Fertility is symbolized by ploughed fields, gardens, etc.
I have shown in another book, “Psychoanalysis, Its History, Theory and Practice,” that symbols are absolutely universal and that the folklore of the various races and of the various centuries draws upon the same material for the purpose of simplified representation. Differences in climate, fauna and flora are purely superficial. Dwellers of the Polar regions are not likely to compare anything to a palm tree which they have never seen, nor will tropical races symbolize coldness through snowfields.
Experiments made by Dr. Karl Schrötter have confirmed Freud’s and Jung’s theories of symbolization in dreams. To the uninitiated and sceptical, dream symbols generally appear rather ludicrous fancies and not a few opponents of psychoanalysis hold that symbols were resorted to by analysts unable to read an obvious wish fulfilment in every dream.
Schrötter hypnotized his patients, then suggested to them a dream outline, ordering them also to indicate through an appropriate gesture when the dream would begin and end. This enabled him, by the way, to record the duration of every dream.[4]
He then awakened the subject and made him tell his dream.
One of his patients, a woman drawing toward middle age, who had been greatly upset when she learnt that the man she loved was suffering from syphilis, was asked to have a dream symbolizing her state of mind. Here is the vision she had:
“I am walking through a forest on an autumn day. The path is steep and I feel chilly. Some one whom I cannot distinguish is near me. I only feel the touch of a hand. I am very thirsty. I would like to slake my thirst at a spring but there is a sign on the spring that means poison: a skull and cross bones.”

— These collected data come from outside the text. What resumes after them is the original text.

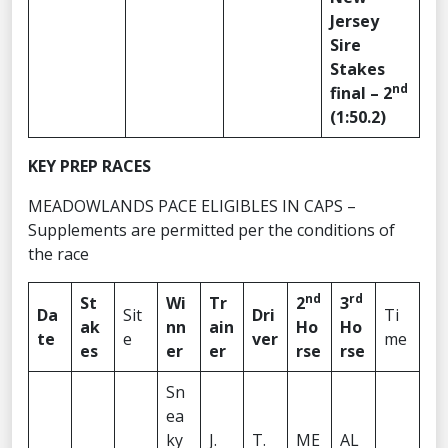
Jersey
Sire
Stakes
nd
final – 2
(1:50.2)
KEY PREP RACES
MEADOWLANDS PACE ELIGIBLES IN CAPS –
Supplements are permitted per the conditions of
the race
nd
rd
St
Wi
Tr
2
3
Da
Sit
Dri
Ti
ak
nn
ain
Ho
Ho
te
e
ver
me
es
er
er
rse
rse
Sn
ea
ky
J.
T.
ME
AL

The fancy is rather poetical and this example is quite typical of the symbolization of our life’s incidents by the dream work.
A patient with a strong resistance to the analytic method saw me in a dream “carrying a fake refrigerator full of make-believe meats, vegetables and fruits.”
The interpretation is obvious. I am carrying in a deceptive way an assortment of ideas which can be of no use to any one.